BEGIN EXERCISE DATA

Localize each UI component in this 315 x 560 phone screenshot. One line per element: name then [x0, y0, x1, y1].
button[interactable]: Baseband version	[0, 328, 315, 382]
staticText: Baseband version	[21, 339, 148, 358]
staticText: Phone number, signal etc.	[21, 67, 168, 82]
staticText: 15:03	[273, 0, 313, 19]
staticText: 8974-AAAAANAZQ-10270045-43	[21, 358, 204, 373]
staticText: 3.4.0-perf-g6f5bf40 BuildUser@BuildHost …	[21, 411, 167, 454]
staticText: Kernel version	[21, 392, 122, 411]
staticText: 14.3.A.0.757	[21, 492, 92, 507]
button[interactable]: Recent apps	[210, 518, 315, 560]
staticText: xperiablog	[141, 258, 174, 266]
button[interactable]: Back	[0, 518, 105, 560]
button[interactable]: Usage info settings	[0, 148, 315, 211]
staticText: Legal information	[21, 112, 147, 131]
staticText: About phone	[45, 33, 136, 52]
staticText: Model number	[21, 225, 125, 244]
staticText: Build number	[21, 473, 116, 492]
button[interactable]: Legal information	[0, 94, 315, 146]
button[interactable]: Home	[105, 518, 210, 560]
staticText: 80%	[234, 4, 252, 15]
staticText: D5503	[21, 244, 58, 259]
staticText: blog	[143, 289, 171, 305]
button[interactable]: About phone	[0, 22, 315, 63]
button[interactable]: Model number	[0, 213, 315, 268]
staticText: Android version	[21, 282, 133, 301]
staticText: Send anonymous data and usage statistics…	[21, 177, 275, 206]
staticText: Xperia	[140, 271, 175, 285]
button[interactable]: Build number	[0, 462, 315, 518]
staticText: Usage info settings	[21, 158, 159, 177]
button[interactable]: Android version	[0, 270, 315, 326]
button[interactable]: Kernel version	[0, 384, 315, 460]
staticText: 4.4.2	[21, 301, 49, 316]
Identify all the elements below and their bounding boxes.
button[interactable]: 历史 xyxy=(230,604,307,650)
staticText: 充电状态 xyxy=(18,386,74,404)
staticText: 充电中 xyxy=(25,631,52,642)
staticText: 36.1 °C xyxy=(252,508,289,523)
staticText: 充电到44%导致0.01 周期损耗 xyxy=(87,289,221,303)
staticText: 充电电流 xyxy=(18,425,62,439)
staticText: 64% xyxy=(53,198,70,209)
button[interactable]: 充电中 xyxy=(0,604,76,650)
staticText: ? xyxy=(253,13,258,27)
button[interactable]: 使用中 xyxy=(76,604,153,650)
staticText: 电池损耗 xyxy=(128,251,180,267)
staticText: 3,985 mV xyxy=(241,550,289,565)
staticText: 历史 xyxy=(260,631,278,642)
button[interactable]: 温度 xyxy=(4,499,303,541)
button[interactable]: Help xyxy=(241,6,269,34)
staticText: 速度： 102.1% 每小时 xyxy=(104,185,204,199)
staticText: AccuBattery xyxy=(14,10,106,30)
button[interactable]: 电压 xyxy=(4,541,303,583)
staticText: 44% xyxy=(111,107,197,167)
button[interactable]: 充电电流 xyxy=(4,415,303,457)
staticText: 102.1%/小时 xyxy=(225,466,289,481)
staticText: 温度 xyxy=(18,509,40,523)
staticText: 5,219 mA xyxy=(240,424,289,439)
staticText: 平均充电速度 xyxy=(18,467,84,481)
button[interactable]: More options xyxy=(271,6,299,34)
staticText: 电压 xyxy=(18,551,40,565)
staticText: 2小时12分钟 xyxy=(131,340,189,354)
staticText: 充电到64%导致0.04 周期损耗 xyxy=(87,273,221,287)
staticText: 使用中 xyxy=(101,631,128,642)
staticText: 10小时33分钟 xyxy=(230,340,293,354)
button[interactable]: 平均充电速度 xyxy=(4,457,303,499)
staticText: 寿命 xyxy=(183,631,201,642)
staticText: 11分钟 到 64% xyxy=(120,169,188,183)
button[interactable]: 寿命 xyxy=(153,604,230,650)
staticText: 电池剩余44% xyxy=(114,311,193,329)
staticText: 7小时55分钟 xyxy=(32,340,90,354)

END EXERCISE DATA
BEGIN EXERCISE DATA

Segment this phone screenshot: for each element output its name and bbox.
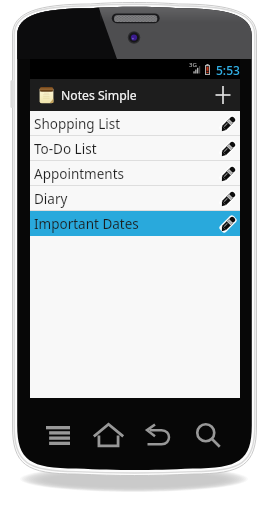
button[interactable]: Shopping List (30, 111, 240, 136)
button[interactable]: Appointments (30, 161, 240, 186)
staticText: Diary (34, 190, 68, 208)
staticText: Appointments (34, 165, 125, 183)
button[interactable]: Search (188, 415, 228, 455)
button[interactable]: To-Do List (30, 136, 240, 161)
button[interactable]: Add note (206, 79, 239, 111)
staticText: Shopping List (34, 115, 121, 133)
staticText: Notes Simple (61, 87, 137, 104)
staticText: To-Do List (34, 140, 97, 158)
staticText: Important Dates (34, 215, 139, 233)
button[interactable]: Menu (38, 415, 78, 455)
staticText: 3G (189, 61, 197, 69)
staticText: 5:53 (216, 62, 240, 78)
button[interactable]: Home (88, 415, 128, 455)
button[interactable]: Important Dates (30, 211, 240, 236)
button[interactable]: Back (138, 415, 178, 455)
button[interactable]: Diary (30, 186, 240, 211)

END EXERCISE DATA

▸ DESCRIPTION OF THE TASK: The expected output is every line from the material above where "name" can be found.

▸ TASK RESPONSE:
Localize each UI component in this 315 x 560 phone screenshot. One line per element: name then [x0, y0, x1, y1].
Segment this phone screenshot: for each element output its name and bbox.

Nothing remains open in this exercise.